== PROVIDED DATA ==
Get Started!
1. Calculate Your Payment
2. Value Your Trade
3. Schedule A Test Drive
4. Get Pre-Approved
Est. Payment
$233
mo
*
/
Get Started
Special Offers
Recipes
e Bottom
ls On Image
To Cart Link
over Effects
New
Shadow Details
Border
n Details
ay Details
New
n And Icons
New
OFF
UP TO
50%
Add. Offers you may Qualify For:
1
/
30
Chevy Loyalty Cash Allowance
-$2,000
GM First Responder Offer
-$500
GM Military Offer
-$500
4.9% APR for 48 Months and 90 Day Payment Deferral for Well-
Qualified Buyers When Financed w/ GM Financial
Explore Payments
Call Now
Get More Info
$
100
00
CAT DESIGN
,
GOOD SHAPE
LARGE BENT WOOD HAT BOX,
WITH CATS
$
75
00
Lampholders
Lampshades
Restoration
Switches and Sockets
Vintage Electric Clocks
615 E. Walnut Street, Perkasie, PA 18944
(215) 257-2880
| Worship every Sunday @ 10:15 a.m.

==

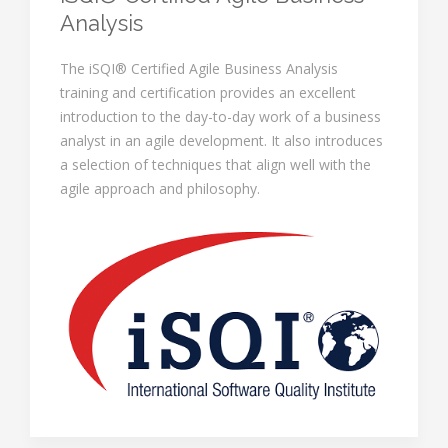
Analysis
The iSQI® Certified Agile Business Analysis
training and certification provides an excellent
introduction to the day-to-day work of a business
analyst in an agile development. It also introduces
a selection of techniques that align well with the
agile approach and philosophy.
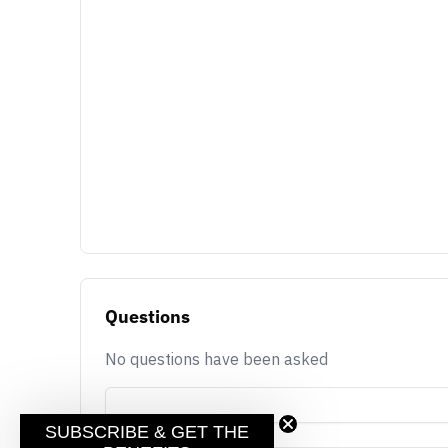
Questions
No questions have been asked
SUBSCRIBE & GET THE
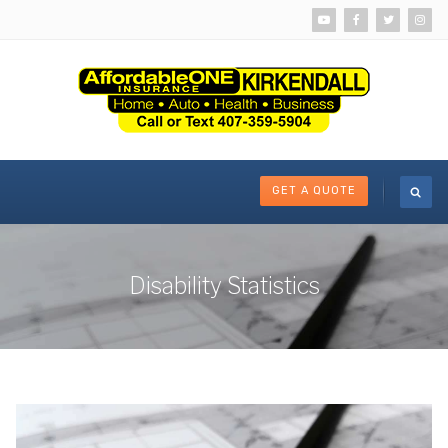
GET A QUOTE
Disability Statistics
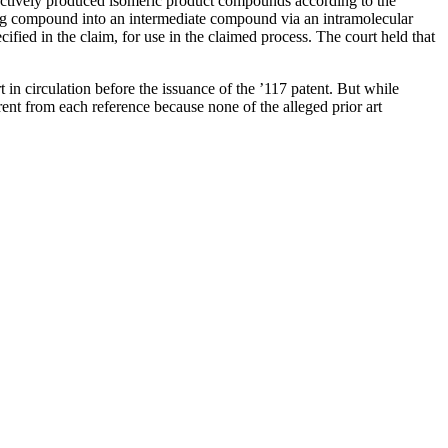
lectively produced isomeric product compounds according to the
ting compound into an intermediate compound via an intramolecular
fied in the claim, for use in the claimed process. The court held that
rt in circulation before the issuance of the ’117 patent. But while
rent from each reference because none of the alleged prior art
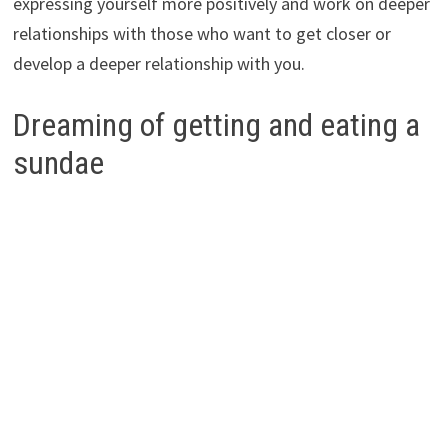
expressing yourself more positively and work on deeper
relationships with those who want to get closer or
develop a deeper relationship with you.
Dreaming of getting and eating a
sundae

== WHAT YOU NEED TO DO ==
The response should hold exactly the lines starting at the line with "Get Started!" and ending at the line with "Sunday @ 10:15 a.m.", and no other line of the material above.

== RESPONSE BELOW ==
Get Started!
1. Calculate Your Payment
2. Value Your Trade
3. Schedule A Test Drive
4. Get Pre-Approved
Est. Payment
$233
mo
*
/
Get Started
Special Offers
Recipes
e Bottom
ls On Image
To Cart Link
over Effects
New
Shadow Details
Border
n Details
ay Details
New
n And Icons
New
OFF
UP TO
50%
Add. Offers you may Qualify For:
1
/
30
Chevy Loyalty Cash Allowance
-$2,000
GM First Responder Offer
-$500
GM Military Offer
-$500
4.9% APR for 48 Months and 90 Day Payment Deferral for Well-
Qualified Buyers When Financed w/ GM Financial
Explore Payments
Call Now
Get More Info
$
100
00
CAT DESIGN
,
GOOD SHAPE
LARGE BENT WOOD HAT BOX,
WITH CATS
$
75
00
Lampholders
Lampshades
Restoration
Switches and Sockets
Vintage Electric Clocks
615 E. Walnut Street, Perkasie, PA 18944
(215) 257-2880
| Worship every Sunday @ 10:15 a.m.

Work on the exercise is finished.